Older Adults Face Increased Risk from Drug Interactions

By HospiMedica International staff writers
Posted on 15 Jan 2009
A new study reports that at least one in 25 older adults takes multiple drugs in combinations that can produce a harmful interaction, and that half of these interactions involve a nonprescription medication.

Researchers at the University of Chicago Medical Center (UCMC, IL, USA) used data collected for the U.S. National Social Life, Health, and Aging Project, a multipurpose survey of adults aged 57 to 85 administered between July 2005 and March 2006. The survey team interviewed 3,005 participants in their homes about the medications they used regularly; of these 99% completed the interview and medication log. The study results showed that 91% of all respondents regularly used at least one medication, a percentage that increased with age; 29% of older adults took more than five prescription medications. Sixty-eight percent of the adults who took prescription drugs also used over-the-counter medications or dietary supplements. Men were more likely to take over-the-counter medicines, but women were more likely to use supplements, such as vitamins or herbal remedies. Older women were less likely than older men to take medicines to reduce cholesterol. The study also found ethnic differences; older Hispanics were more likely than other ethnic groups to be taking no medications.

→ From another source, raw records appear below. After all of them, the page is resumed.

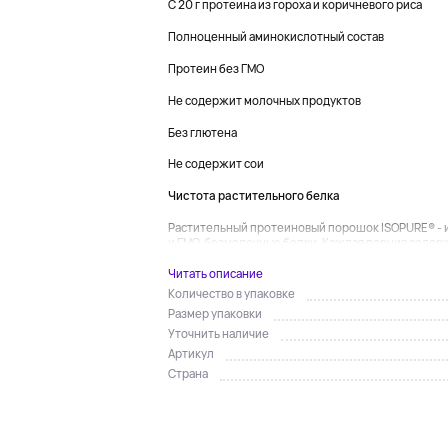
С 20 г протеина из гороха и коричневого риса
Полноценный аминокислотный состав
Протеин без ГМО
Не содержит молочных продуктов
Без глютена
Не содержит сои
Чистота растительного белка
Растительный протеиновый порошок ISOPURE® - и
и ГМО. безмолочные белки. Каждая порция содерж
Читать описание
Количество в упаковке
Размер упаковки
Уточнить наличие
Артикул
Страна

The researchers found that nearly half of the drug interactions identified could cause bleeding problems. One of the most common was taking warfarin, a prescription drug designed to prevent blood clots, along with an over-the-counter drug such as aspirin, which also interferes with clotting. The most common potentially severe medication interactions included lisinopril-potassium, which causes elevated blood-potassium levels, disrupting heart rhythm; warfarin-simvastatin, warfarin-aspirin, and ginkgo-aspirin combinations, which can cause bleeding; and atorvastatin-naicin and simvastatin-niacin combinations, which cause muscle weakness and breakdown. The study was published in the December 31, 2008, issue of the Journal of the American Medical Association (JAMA).

"Physicians and pharmacists need to ask their patients about the use of nonprescription
medications,” said lead author Stacy Tessler Lindau, M.D., an assistant professor of obstetrics and gynecology, and of medicine at the UCMC. "Patients need to inform their providers about all medications they use--prescription and nonprescription--and should ask their physician or pharmacist about interactions any time they start a new drug, on their own or following the doctor's recommendation.”